## Requirement
The expected output is exactly the lines below, starting at the line with "Formby Bubble" and ending at the line with "you'd better run", both included; no other line belongs in it.

## Input records
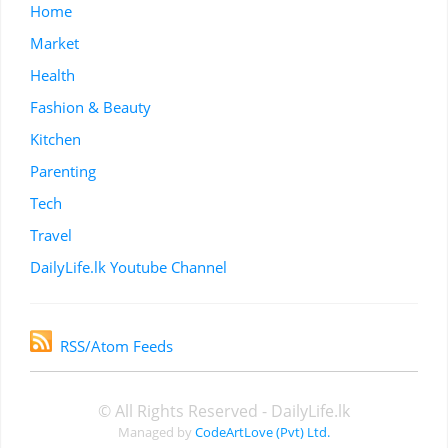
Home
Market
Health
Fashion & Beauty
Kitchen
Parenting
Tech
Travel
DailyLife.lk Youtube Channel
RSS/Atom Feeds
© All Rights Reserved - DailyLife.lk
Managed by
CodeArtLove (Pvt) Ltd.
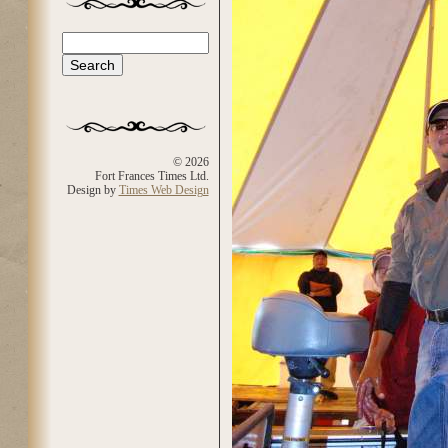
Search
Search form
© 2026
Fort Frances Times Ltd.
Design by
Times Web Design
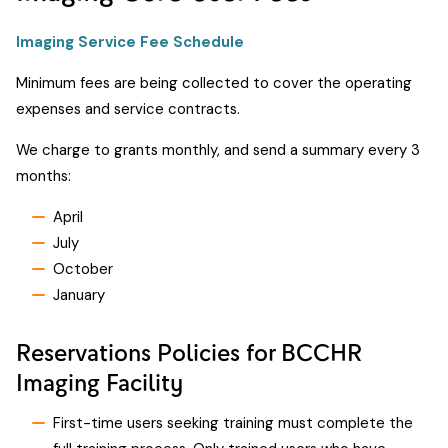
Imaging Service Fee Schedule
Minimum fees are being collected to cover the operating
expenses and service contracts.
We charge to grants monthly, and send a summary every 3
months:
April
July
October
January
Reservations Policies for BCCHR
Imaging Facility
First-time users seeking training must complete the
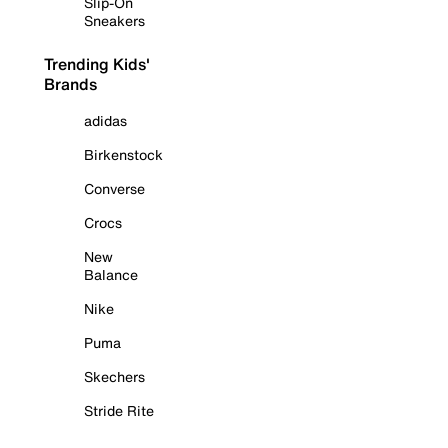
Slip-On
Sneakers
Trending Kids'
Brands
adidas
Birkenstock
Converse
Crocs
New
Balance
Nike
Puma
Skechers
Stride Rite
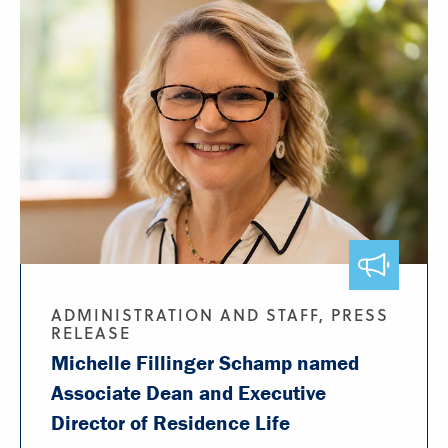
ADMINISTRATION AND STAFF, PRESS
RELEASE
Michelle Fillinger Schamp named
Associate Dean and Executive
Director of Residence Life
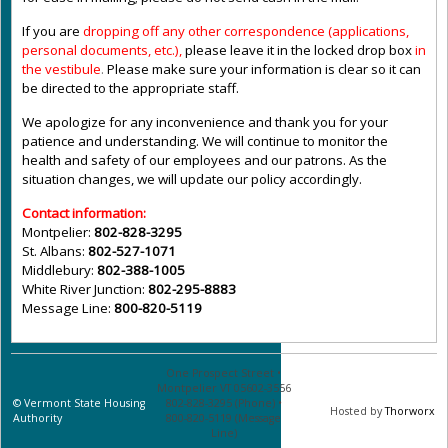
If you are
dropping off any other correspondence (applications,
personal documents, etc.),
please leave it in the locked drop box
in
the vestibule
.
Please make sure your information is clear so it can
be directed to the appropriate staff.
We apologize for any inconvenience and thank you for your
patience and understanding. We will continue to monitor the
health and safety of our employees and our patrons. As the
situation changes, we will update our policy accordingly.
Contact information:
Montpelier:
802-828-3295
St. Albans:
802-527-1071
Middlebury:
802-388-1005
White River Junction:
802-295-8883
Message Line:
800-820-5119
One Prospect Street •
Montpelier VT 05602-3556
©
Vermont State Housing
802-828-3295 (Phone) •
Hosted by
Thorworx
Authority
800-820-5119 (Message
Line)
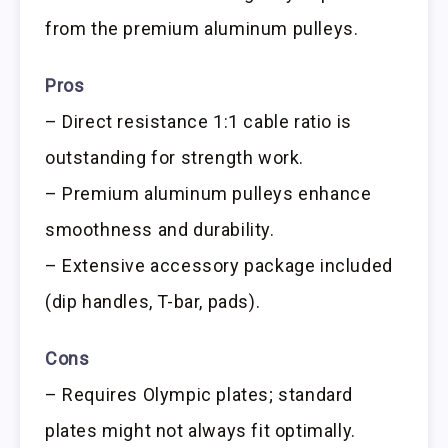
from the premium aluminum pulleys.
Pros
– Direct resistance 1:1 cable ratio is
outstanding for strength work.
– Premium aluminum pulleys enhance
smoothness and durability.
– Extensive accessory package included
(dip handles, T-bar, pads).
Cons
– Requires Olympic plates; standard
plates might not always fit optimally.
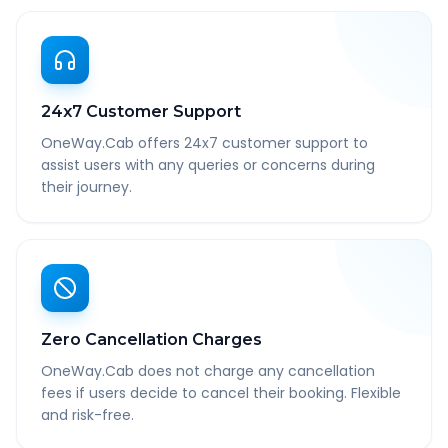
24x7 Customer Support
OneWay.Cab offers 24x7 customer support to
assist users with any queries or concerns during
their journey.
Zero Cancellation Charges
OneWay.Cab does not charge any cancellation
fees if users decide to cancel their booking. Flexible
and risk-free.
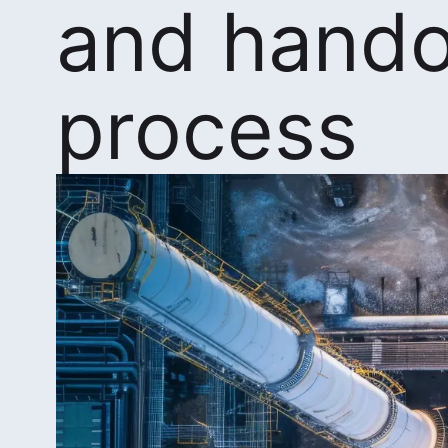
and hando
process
--
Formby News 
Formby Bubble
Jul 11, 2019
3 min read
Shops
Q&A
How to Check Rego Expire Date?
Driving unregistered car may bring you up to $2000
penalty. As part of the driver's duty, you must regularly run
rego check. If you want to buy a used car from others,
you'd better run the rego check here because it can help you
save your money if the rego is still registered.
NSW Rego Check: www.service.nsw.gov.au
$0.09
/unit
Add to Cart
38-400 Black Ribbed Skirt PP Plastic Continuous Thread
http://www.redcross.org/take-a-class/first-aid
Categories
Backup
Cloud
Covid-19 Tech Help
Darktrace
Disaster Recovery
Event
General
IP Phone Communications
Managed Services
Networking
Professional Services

## Finished exercise
Formby Bubble
Jul 11, 2019
3 min read
Shops
Q&A
How to Check Rego Expire Date?
Driving unregistered car may bring you up to $2000
penalty. As part of the driver's duty, you must regularly run
rego check. If you want to buy a used car from others,
you'd better run the rego check here because it can help you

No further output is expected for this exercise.